◆ Task statement
What lines of the data include the string "Spotify"? Copy them all.

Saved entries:
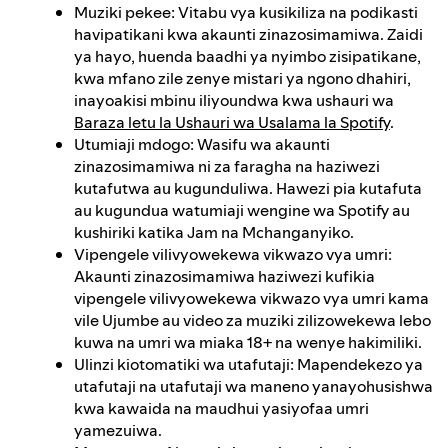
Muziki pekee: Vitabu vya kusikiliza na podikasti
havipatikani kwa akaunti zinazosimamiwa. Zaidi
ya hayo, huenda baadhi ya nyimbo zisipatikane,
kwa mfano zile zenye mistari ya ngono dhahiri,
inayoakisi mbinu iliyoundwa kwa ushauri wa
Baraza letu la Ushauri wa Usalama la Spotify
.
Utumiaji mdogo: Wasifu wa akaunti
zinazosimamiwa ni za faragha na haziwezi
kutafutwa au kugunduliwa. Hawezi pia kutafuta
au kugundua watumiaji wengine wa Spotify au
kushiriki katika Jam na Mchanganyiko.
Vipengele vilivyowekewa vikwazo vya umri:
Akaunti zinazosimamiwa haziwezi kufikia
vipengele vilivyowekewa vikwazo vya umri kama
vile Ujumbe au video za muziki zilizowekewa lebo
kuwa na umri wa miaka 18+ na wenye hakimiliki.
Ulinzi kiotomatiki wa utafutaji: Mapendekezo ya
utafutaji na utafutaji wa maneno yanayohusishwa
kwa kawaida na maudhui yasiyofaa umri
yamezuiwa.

==

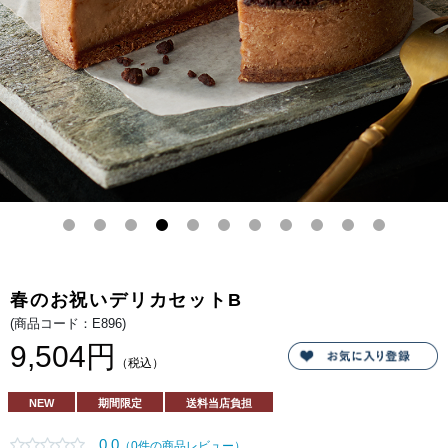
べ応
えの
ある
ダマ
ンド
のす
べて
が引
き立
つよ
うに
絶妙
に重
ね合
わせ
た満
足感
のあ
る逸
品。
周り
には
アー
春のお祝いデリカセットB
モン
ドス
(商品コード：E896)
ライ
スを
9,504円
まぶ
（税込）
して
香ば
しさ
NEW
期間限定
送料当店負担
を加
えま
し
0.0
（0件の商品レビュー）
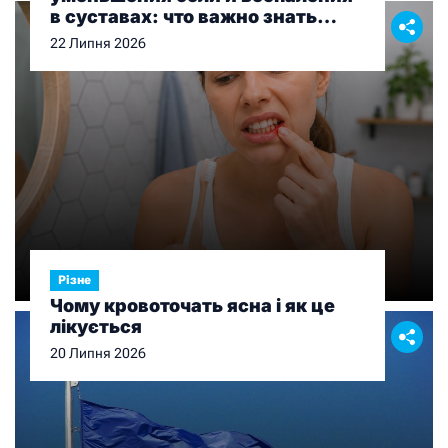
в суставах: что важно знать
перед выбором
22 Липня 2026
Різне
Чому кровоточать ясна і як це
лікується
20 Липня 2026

◆ Answer to the exercise
Baraza letu la Ushauri wa Usalama la Spotify
au kugundua watumiaji wengine wa Spotify au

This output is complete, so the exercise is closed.